Item 1.  Description of Proposed Transaction

     (a)   Furnish a reasonably detailed and precise description of the
proposed transaction, including a statement of the reasons why it is desired
to consummate the transaction and the anticipated effect thereof.  If the
transaction is part of a general program, describe the program and its
relation to the proposed transaction.

     I.    The following changes are to reflect the Securities Litigation

Settlement including a change in reference from "Securities Litigation

Settlement Offer" to Securities Litigation Settlement:

     The third paragraph on page 16 is deleted and replaced in its entirety by

the following:

        "Further, Columbia expects to repurchase from the leveraged

     employee stock ownership ("LESOP") portion of the Employees' Thrift

     Plan of Columbia Gas System (the "Thrift Plan") all shares (the

     "LESOP Shares") held in the common stock fund which have not been

     allocated to employees, to hold the LESOP Shares as treasury shares

     and to use the LESOP Shares for one or more of the following

     purposes as deemed appropriate by Columbia: (i) to sell all or a

     part of the LESOP Shares on the open market for cash, (ii) to

     reissue all or part of the LESOP Shares to fund additional

     requirements under the TCO Guarantee, (iii) to reissue all or part

     of the LESOP Shares to fund the Securities Litigation Settlement as

     described below, and (iv) to fund an employee benefit plan."
<PAGE>   3
Page 3

The first full paragraph on page 17 is deleted and replaced in its entirety by

the following:

        "Columbia proposes the possible issuance of Columbia Common Stock

     (in addition to any LESOP Shares) on behalf of Columbia Transmission

     in connection with the TCO Guarantee and, as described below, to

     fund the Securities Litigation Settlement.  The Columbia Plan also

     proposes certain amendments to Columbia's Certificate of

     Incorporation and the assumption by the Debtors of the Tax

     Allocation Agreement which provides for the allocation of tax

     benefits and liabilities among System affiliates."

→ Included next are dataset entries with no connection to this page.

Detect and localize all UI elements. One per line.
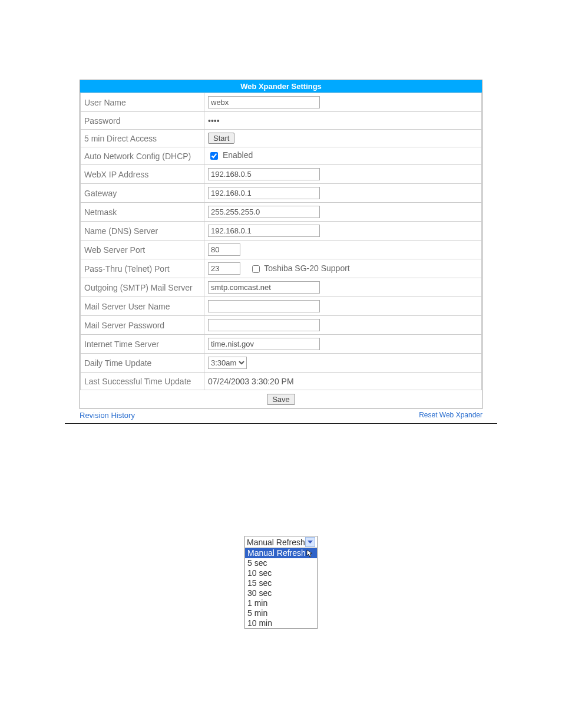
netmask-input[interactable] — [208, 206, 320, 218]
refresh-option[interactable]: 5 min — [245, 608, 317, 618]
toshiba-checkbox[interactable] — [252, 265, 260, 273]
refresh-option[interactable]: 10 sec — [245, 568, 317, 578]
smtp-input[interactable] — [208, 281, 320, 294]
label-last-update: Last Successful Time Update — [81, 373, 204, 390]
panel-title: Web Xpander Settings — [80, 80, 482, 93]
row-direct-access: 5 min Direct Access Start — [81, 130, 482, 147]
time-update-select[interactable]: 3:30am — [208, 357, 247, 369]
label-mail-user: Mail Server User Name — [81, 297, 204, 316]
row-dhcp: Auto Network Config (DHCP) Enabled — [81, 147, 482, 165]
row-netmask: Netmask — [81, 203, 482, 222]
row-smtp: Outgoing (SMTP) Mail Server — [81, 278, 482, 297]
toshiba-checkbox-label: Toshiba SG-20 Support — [264, 263, 350, 273]
dns-input[interactable] — [208, 225, 320, 237]
refresh-option[interactable]: 15 sec — [245, 578, 317, 588]
ip-input[interactable] — [208, 168, 320, 180]
label-ip: WebX IP Address — [81, 165, 204, 184]
refresh-dropdown: Manual Refresh Manual Refresh 5 sec 10 s… — [244, 536, 318, 629]
row-time-update: Daily Time Update 3:30am — [81, 354, 482, 373]
save-button[interactable]: Save — [267, 394, 295, 405]
dhcp-checkbox[interactable] — [210, 152, 218, 160]
mail-pass-input[interactable] — [208, 319, 320, 331]
refresh-dropdown-selected[interactable]: Manual Refresh — [245, 536, 317, 548]
refresh-dropdown-list: Manual Refresh 5 sec 10 sec 15 sec 30 se… — [245, 548, 317, 628]
dhcp-checkbox-label: Enabled — [223, 150, 253, 160]
web-port-input[interactable] — [208, 243, 240, 256]
mail-user-input[interactable] — [208, 300, 320, 312]
reset-link[interactable]: Reset Web Xpander — [419, 411, 482, 420]
label-mail-pass: Mail Server Password — [81, 316, 204, 335]
row-last-update: Last Successful Time Update 07/24/2003 3… — [81, 373, 482, 390]
label-smtp: Outgoing (SMTP) Mail Server — [81, 278, 204, 297]
row-user-name: User Name — [81, 93, 482, 112]
user-name-input[interactable] — [208, 96, 320, 108]
divider — [65, 423, 497, 424]
label-dhcp: Auto Network Config (DHCP) — [81, 147, 204, 165]
refresh-option[interactable]: 10 min — [245, 618, 317, 628]
refresh-option[interactable]: Manual Refresh — [245, 548, 317, 558]
row-mail-user: Mail Server User Name — [81, 297, 482, 316]
row-web-port: Web Server Port — [81, 241, 482, 259]
refresh-option[interactable]: 1 min — [245, 598, 317, 608]
label-gateway: Gateway — [81, 184, 204, 203]
chevron-down-icon[interactable] — [305, 537, 315, 547]
refresh-option[interactable]: 5 sec — [245, 558, 317, 568]
label-password: Password — [81, 112, 204, 130]
last-update-value: 07/24/2003 3:30:20 PM — [204, 373, 482, 390]
row-gateway: Gateway — [81, 184, 482, 203]
label-dns: Name (DNS) Server — [81, 222, 204, 241]
row-ip: WebX IP Address — [81, 165, 482, 184]
password-display[interactable]: •••• — [208, 116, 220, 126]
settings-panel: Web Xpander Settings User Name Password … — [80, 80, 482, 409]
row-dns: Name (DNS) Server — [81, 222, 482, 241]
panel-footer: Revision History Reset Web Xpander — [80, 409, 482, 420]
gateway-input[interactable] — [208, 187, 320, 199]
refresh-option-label: Manual Refresh — [247, 548, 306, 558]
row-password: Password •••• — [81, 112, 482, 130]
label-user-name: User Name — [81, 93, 204, 112]
start-button[interactable]: Start — [208, 133, 234, 144]
label-direct-access: 5 min Direct Access — [81, 130, 204, 147]
label-netmask: Netmask — [81, 203, 204, 222]
refresh-option[interactable]: 30 sec — [245, 588, 317, 598]
label-web-port: Web Server Port — [81, 241, 204, 259]
row-time-server: Internet Time Server — [81, 335, 482, 354]
label-telnet: Pass-Thru (Telnet) Port — [81, 259, 204, 278]
telnet-port-input[interactable] — [208, 262, 240, 275]
cursor-icon — [306, 549, 315, 558]
settings-table: User Name Password •••• 5 min Direct Acc… — [80, 93, 482, 409]
row-mail-pass: Mail Server Password — [81, 316, 482, 335]
label-time-update: Daily Time Update — [81, 354, 204, 373]
row-save: Save — [81, 390, 482, 409]
time-server-input[interactable] — [208, 338, 320, 350]
revision-history-link[interactable]: Revision History — [80, 411, 135, 420]
refresh-selected-text: Manual Refresh — [247, 538, 305, 547]
row-telnet: Pass-Thru (Telnet) Port Toshiba SG-20 Su… — [81, 259, 482, 278]
label-time-server: Internet Time Server — [81, 335, 204, 354]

     The second paragraph on page 33 is deleted and replaced in its entirety

by the following:

        "It is Columbia's intention to hold the LESOP Shares in its

     treasury and to use the LESOP Shares for one or more of the

     following purposes as Columbia deems appropriate: (i) to sell all or

     part of the LESOP Shares for cash in the open market, (ii) to use

     all or part of the LESOP Shares to fund the TCO Guarantee, (iii) to

     use all or part of the LESOP Shares to fund the Securities

     Litigation Settlement and (iv) to fund an employee benefit program."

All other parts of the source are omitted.